Deve ser difícil recusar uma proposta de alguém como Andy Summers, guitarrista do Police. Fernanda Takai, vocalista do Pato Fu, assim pensou e declarou seu “sim” de imediato. Em momento algum, imaginou que poderia desembocar em algo maior. “No início da nossa conversa, eu não tinha entendido que iríamos fazer um disco inteiro”, relata a cantora em conversa com a reportagem do Estado de S. Paulo.

Recebeu dele um lote inicial com dezoito músicas inéditas. Achou que era para escolher uma ou duas, a exemplo do que fez no DVD de Roberto Menescal, United Kingdom of Ipanema, quando cantou com eles Insensatez.

Andy, no entanto, já tinha o plano estipulado: queria Takai como a intérprete do álbum mais bossa nova de sua carreira. Tinha como referência Onde Brilhem os Olhos Seus, disco voltado para o repertório de Nara Leão e que marcou a estreia solo da artista mineira, em 2007.

“Ele queria que eu cantasse daquele jeito”, explica. “Andy gosta de cantoras sem malabarismos, objetivas.” Fernanda concorda com a avaliação de seu novo e experiente parceiro. Admite não fazer parte de um time de intérpretes de forte personalidade à frente do microfone. “Sou um híbrido de um monte de coisas que escuto. Ele entende essa minha impureza. Sou do mesmo time da Rosa Passos, Nara Leão, Tracey Thorn, Suzanne Vega e da Astrud Gilberto”, declara.

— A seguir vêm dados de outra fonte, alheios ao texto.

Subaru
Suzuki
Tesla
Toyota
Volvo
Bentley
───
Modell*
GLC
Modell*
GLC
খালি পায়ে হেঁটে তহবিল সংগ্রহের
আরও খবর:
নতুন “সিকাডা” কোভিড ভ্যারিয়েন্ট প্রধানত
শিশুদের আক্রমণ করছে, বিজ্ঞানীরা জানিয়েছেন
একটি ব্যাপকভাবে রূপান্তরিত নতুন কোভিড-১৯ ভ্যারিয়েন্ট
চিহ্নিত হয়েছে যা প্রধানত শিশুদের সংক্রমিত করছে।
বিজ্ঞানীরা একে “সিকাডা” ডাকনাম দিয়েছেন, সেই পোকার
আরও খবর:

Fundamental, à venda no Brasil e em breve no Japão, EUA e em grande parte dos países da Europa, fechou com onze músicas, após corte proposto pela própria Takai. Na versão nacional, cinco faixas ganharam versões em português, feitas em parceria com Zélia Duncan e com o marido e companheiro de banda, John Ulhoa.

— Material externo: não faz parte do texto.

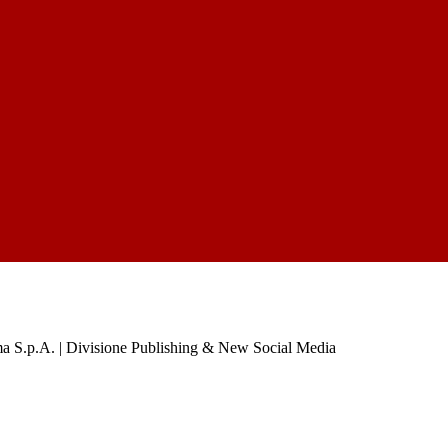
a S.p.A. | Divisione Publishing & New Social Media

A novidade, parcialmente desvendada no processo do disco-tributo à Nara, foi encarar uma gama de letras tão românticas. “Faço isso raramente. Se você olhar no meu repertório de Pato Fu, têm algumas músicas sobre relacionamentos, mas não como neste disco”, pondera.

O esforço lírico tem suas recompensas. Nem mesmo com a sua banda de origem, nestes 20 anos de estrada, Takai considerou ir tão longe. “Vou ser escutada pelas credenciais do Andy em vários países, tenho certeza. Pode ser muito bom, se o disco for bem, se as pessoas gostarem… Mas pode ser muito ruim também, e arruinar meu plano de conquistar o mundo”, brinca.